UCC uses Apache 2 as a webserver for its website and member web-hosting services.
Member domains (username.ucc.asn.au) and the main website resolve as CNAMEs to mooneye.
The configuration for member VirtualHosts is on mooneye in /etc/apache2/sites-available/members. These VirtualHost entries simply proxy pass-through to http://realwww.ucc.gu.uwa.edu.au/~username (a CNAME to mussel).
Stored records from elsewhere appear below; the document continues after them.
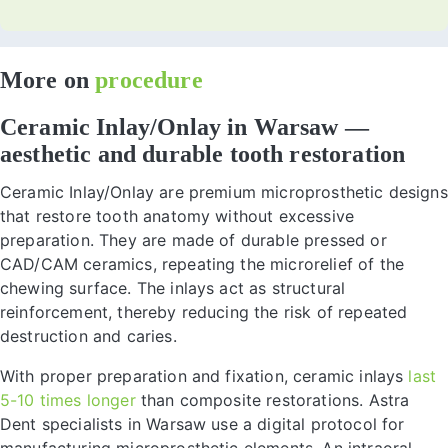
More on
procedure
Ceramic Inlay/Onlay in Warsaw —
aesthetic and durable tooth restoration
Ceramic Inlay/Onlay are premium microprosthetic designs
that restore tooth anatomy without excessive
preparation. They are made of durable pressed or
CAD/CAM ceramics, repeating the microrelief of the
chewing surface. The inlays act as structural
reinforcement, thereby reducing the risk of repeated
destruction and caries.
With proper preparation and fixation, ceramic inlays
last
5-10 times longer
than composite restorations. Astra
Dent specialists in Warsaw use a digital protocol for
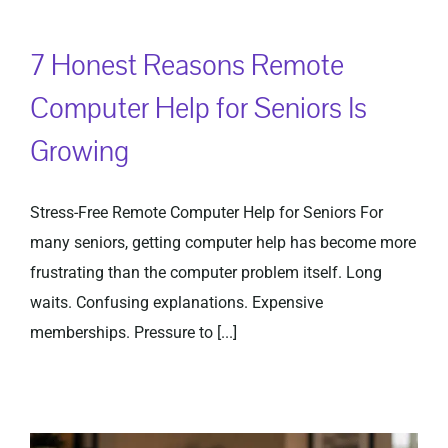
7 Honest Reasons Remote
Computer Help for Seniors Is
Growing
Stress-Free Remote Computer Help for Seniors For
many seniors, getting computer help has become more
frustrating than the computer problem itself. Long
waits. Confusing explanations. Expensive
memberships. Pressure to [...]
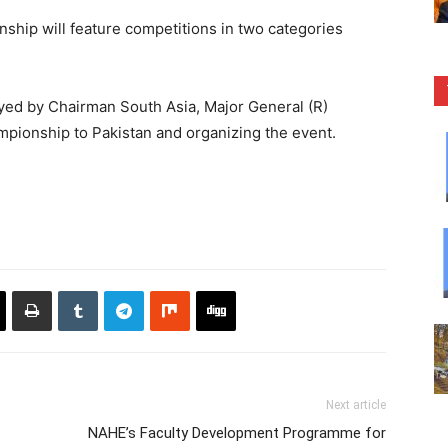
hip will feature competitions in two categories
ayed by Chairman South Asia, Major General (R)
pionship to Pakistan and organizing the event.
Next article
NAHE’s Faculty Development Programme for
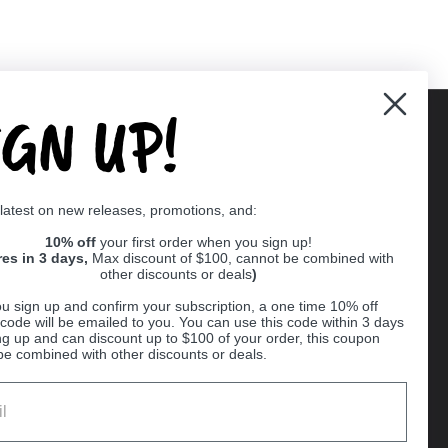
IGN UP!
Supported payment methods
 latest on new releases, promotions, and:
er
10% off
your first order when you sign up!
res in 3 days,
Max discount of $100, cannot be combined with
other discounts or deals
)
u sign up and confirm your subscription, a one time 10% off
code will be emailed to you. You can use this code within 3 days
ng up and can discount up to $100 of your order, this coupon
be combined with other discounts or deals.
Ball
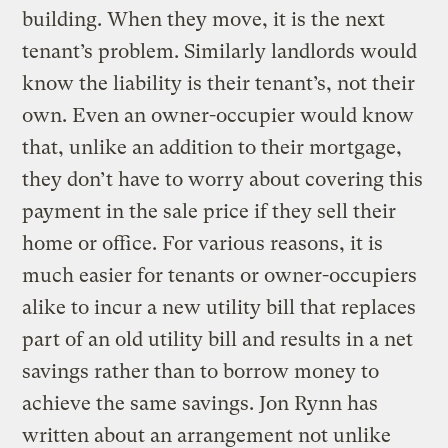
building. When they move, it is the next
tenant’s problem. Similarly landlords would
know the liability is their tenant’s, not their
own. Even an owner-occupier would know
that, unlike an addition to their mortgage,
they don’t have to worry about covering this
payment in the sale price if they sell their
home or office. For various reasons, it is
much easier for tenants or owner-occupiers
alike to incur a new utility bill that replaces
part of an old utility bill and results in a net
savings rather than to borrow money to
achieve the same savings. Jon Rynn has
written about an arrangement not unlike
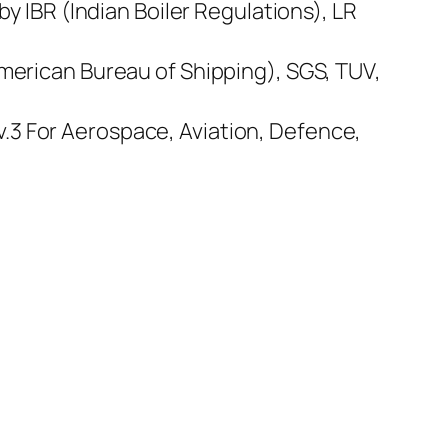
by IBR (Indian Boiler Regulations), LR
American Bureau of Shipping), SGS, TUV,
.3 For Aerospace, Aviation, Defence,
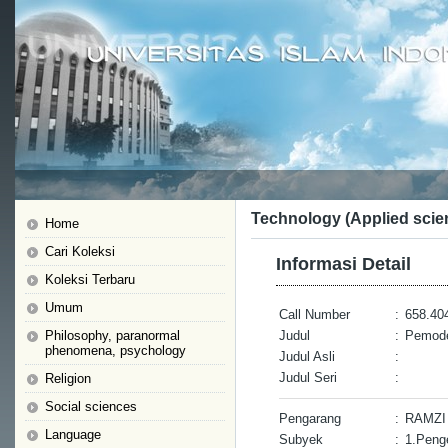
Technology (Applied scie
Home
Cari Koleksi
Informasi Detail
Koleksi Terbaru
Umum
Call Number
:
658.40
Philosophy, paranormal
Judul
:
Pemode
phenomena, psychology
Judul Asli
:
Judul Seri
:
Religion
Social sciences
Pengarang
:
RAMZ
Language
Subyek
:
1.Peng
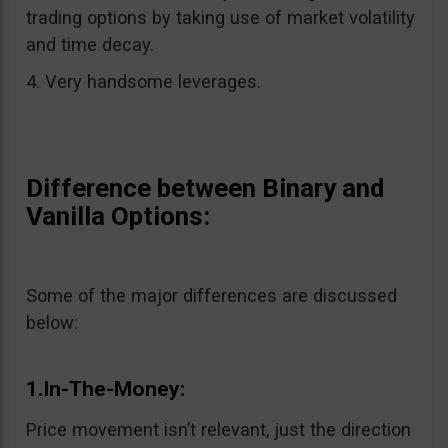
trading options by taking use of market volatility
and time decay.
4. Very handsome leverages.
Difference between Binary and
Vanilla Options:
Some of the major differences are discussed
below:
1.In-The-Money:
Price movement isn’t relevant, just the direction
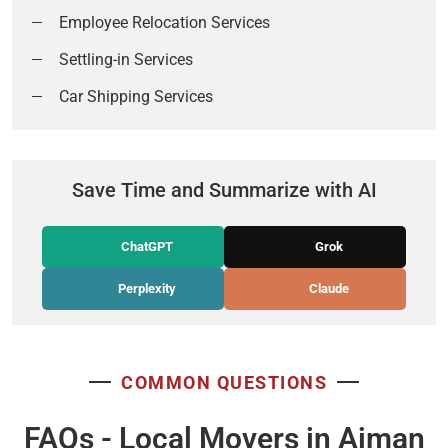
Employee Relocation Services
Settling-in Services
Car Shipping Services
Save Time and Summarize with AI
ChatGPT
Grok
Perplexity
Claude
COMMON QUESTIONS
FAQs - Local Movers in Ajman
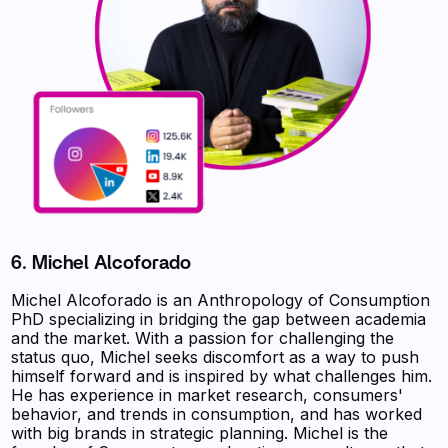
6. Michel Alcoforado
Michel Alcoforado is an Anthropology of Consumption
PhD specializing in bridging the gap between academia
and the market. With a passion for challenging the
status quo, Michel seeks discomfort as a way to push
himself forward and is inspired by what challenges him.
He has experience in market research, consumers'
behavior, and trends in consumption, and has worked
with big brands in strategic planning. Michel is the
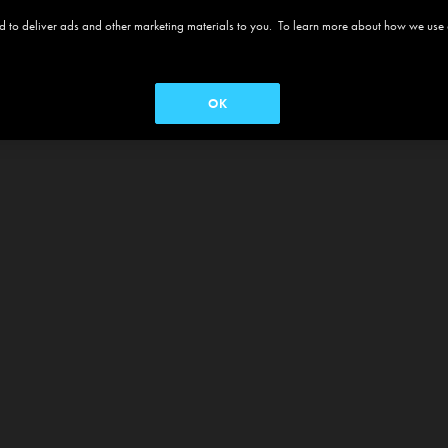
 and to deliver ads and other marketing materials to you. To learn more about how we use
OK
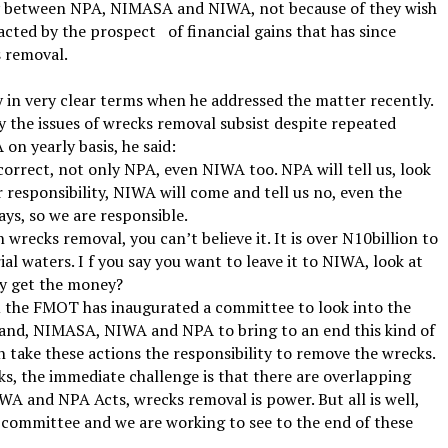
alry between NPA, NIMASA and NIWA, not because of they wish
racted by the prospect
of financial gains that has since
 removal.
ty in very clear terms when he addressed the matter recently.
y the issues of wrecks removal subsist despite repeated
n yearly basis, he said:
correct, not only NPA, even NIWA too. NPA will tell us, look
 responsibility, NIWA will come and tell us no, even the
ys, so we are responsible.
recks removal, you can’t believe it. It is over N10billion to
ial waters. I f you say you want to leave it to NIWA, look at
ey get the money?
u the FMOT has inaugurated a committee to look into the
hand, NIMASA, NIWA and NPA to bring to an end this kind of
n take these actions the responsibility to remove the wrecks.
s, the immediate challenge is that there are overlapping
WA and NPA Acts, wrecks removal is power. But all is well,
committee and we are working to see to the end of these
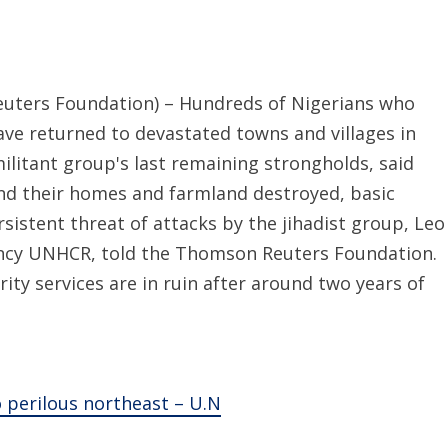
ters Foundation) – Hundreds of Nigerians who
ve returned to devastated towns and villages in
ilitant group's last remaining strongholds, said
find their homes and farmland destroyed, basic
rsistent threat of attacks by the jihadist group, Leo
ncy UNHCR, told the Thomson Reuters Foundation.
ity services are in ruin after around two years of
 perilous northeast – U.N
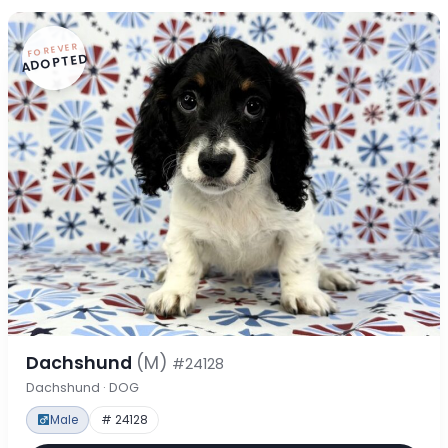
FOREVER
ADOPTED
Dachshund
(M)
#24128
Dachshund · DOG
Male
# 24128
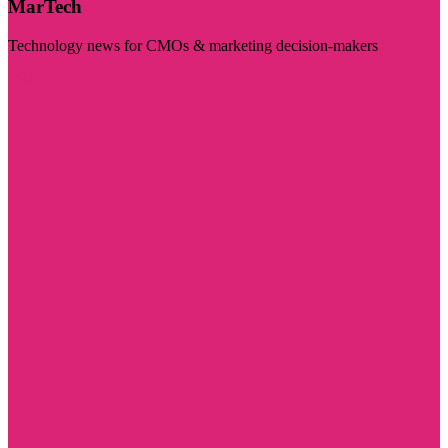
MarTech
Technology news for CMOs & marketing decision-makers
Visit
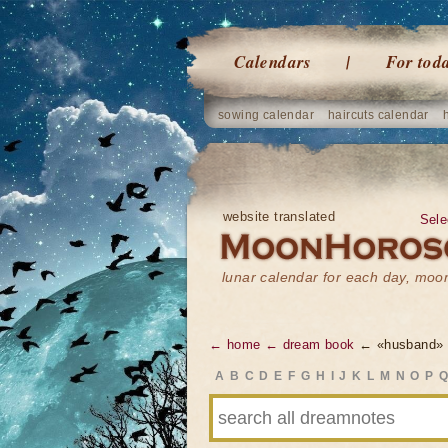
Calendars
For tod
sowing calendar
haircuts calendar
website translated
Sele
lunar calendar for each day, mo
← home
← dream book
← «husband»
A
B
C
D
E
F
G
H
I
J
K
L
M
N
O
P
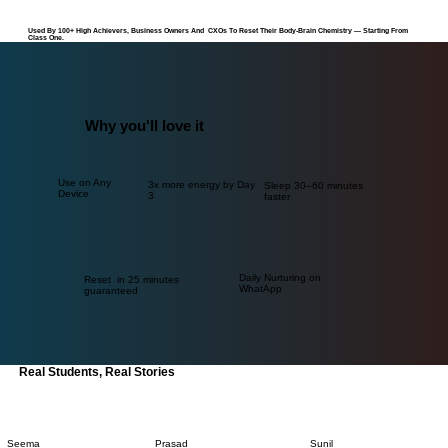
Used By 100+ High Achievers, Business Owners And CXOs To Reset Their Body-Brain Chemistry — Starting From
Class One.
Why you'll love it
Use on Any
3x more energy by Day
Sleep 30–60 minutes
Device
3
faster
Daily Nurturing on
Reset in 25 minutes
WhatApp
guaranteed
Real Students, Real Stories
Seema
Prasad
Sunil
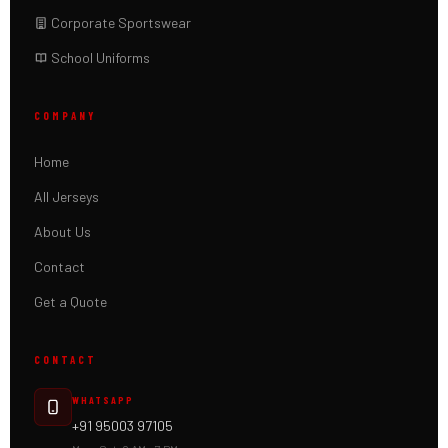
Corporate Sportswear
School Uniforms
COMPANY
Home
All Jerseys
About Us
Contact
Get a Quote
CONTACT
WHATSAPP
+91 95003 97105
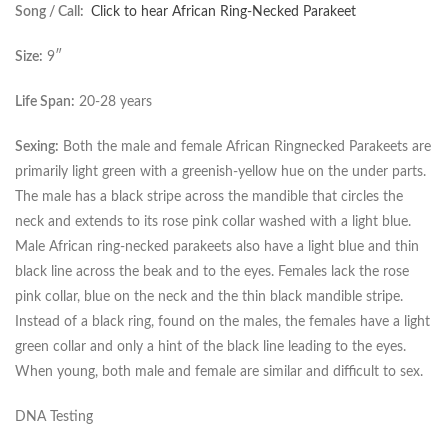
Song / Call:
Click to hear African Ring-Necked Parakeet
Size:
9″
Life Span:
20-28 years
Sexing:
Both the male and female African Ringnecked Parakeets are
primarily light green with a greenish-yellow hue on the under parts.
The male has a black stripe across the mandible that circles the
neck and extends to its rose pink collar washed with a light blue.
Male African ring-necked parakeets also have a light blue and thin
black line across the beak and to the eyes. Females lack the rose
pink collar, blue on the neck and the thin black mandible stripe.
Instead of a black ring, found on the males, the females have a light
green collar and only a hint of the black line leading to the eyes.
When young, both male and female are similar and difficult to sex.
DNA Testing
ProxyPassthroughReverse is also used so that HTTP headers don't come back to the user with the wrong domain name. For some reason this doesn't seem to work for URLs pointing to a directory without a trailing slash.
Most web-serving happens on mussel, and most of the configuration for this is stored in /etc/apache2/sites-available/. Most of the file names are fairly self-explanatory, but it is worth noting that both the main website and member webspace are configured in default.
Most HTTPS services are hosted under https://secure.ucc.asn.au, which also points to mussel (though it uses the interface listening on 220.127.116.11, not 18.104.22.168). Originally, this was because we didn't want to buy an SSL certificate for every machine. Now we have a wildcard certificate, so subdomains* can be accessed using HTTPS as well!
* SSL wildcards are not actually wildcards — they only support one level of subdomain, so *.ucc.asn.au won't match something.weird.ucc.asn.au.
Have a look at /etc/apache2/sites-available/secure on mussel to see how it's configured (it's world-readable).